Many of my clients that have had bad experiences with other clinicians or have heard about it hyped up from the media or elsewhere often comment that while it is sometimes tiring it is a very empowering, eye-opening experience that wasn’t “traumatic” at all.  Many clients I talk with assume that in order for trauma to be healed you have to be retraumatized.  NOT TRUE!

Me personally, I never ask my clients to climb a mountain I myself have not attempted.  I first became interested in EMDR right out of grad school and have since received my own EMDR therapy on several different occasions.  I believe it is a hugely important piece to the puzzle when working with trauma and I haven’t seen anything else like it out there when it comes to integrating traumatic material.  However, that being said, it is only one piece of the puzzle in what I see as sometimes a very complex mosaic of presenting symptomatology.

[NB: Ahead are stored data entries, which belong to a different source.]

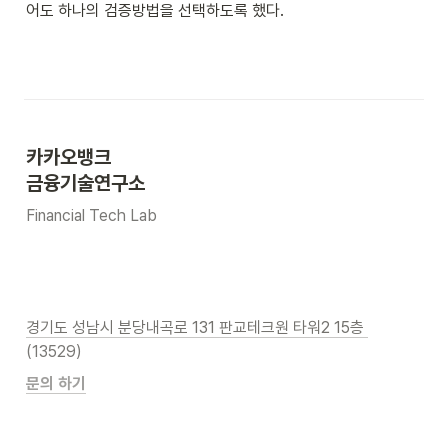
어도 하나의 검증방법을 선택하도록 했다.
카카오뱅크 
금융기술연구소
Financial Tech Lab
경기도 성남시 분당내곡로 131 판교테크원 타워2 15층 
(13529)
문의 하기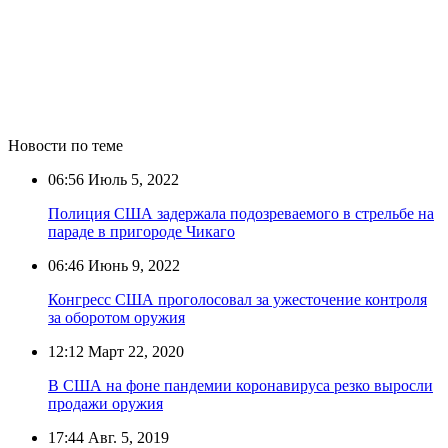
Новости по теме
06:56
Июль 5, 2022
Полиция США задержала подозреваемого в стрельбе на
параде в пригороде Чикаго
06:46
Июнь 9, 2022
Конгресс США проголосовал за ужесточение контроля
за оборотом оружия
12:12
Март 22, 2020
В США на фоне пандемии коронавируса резко выросли
продажи оружия
17:44
Авг. 5, 2019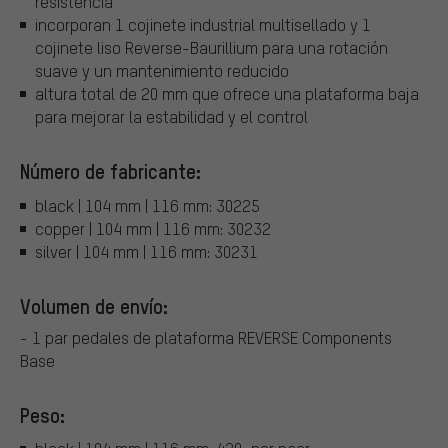
resistencia
incorporan 1 cojinete industrial multisellado y 1
cojinete liso Reverse-Baurillium para una rotación
suave y un mantenimiento reducido
altura total de 20 mm que ofrece una plataforma baja
para mejorar la estabilidad y el control
Número de fabricante:
black | 104 mm | 116 mm: 30225
copper | 104 mm | 116 mm: 30232
silver | 104 mm | 116 mm: 30231
Volumen de envío:
- 1 par pedales de plataforma REVERSE Components
Base
Peso: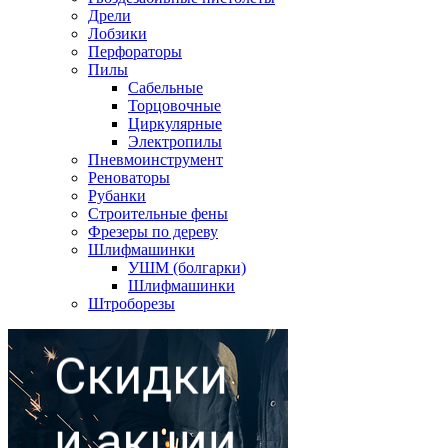
Дрели
Лобзики
Перфораторы
Пилы
Сабельные
Торцовочные
Циркулярные
Электропилы
Пневмоинструмент
Реноваторы
Рубанки
Строительные фены
Фрезеры по дереву
Шлифмашинки
УШМ (болгарки)
Шлифмашинки
Штроборезы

Buyer beware!  There are some clinicians out there who have taken a basic introductory course and have not completed and EMDRIA approved basic training course and are performing EMDR.  I would encourage you to check the EMDRIA website to ensure your clinical is a certified EMDR clinician.

If you are looking for a more detailed overview of the 8 phases of EMDR Therapy or if you are looking for more information regarding research or clinicians in your area I would encourage you to visit EMDR International Association.

In my practice EMDR is incorporated into the overall treatment plan of integrated mental health.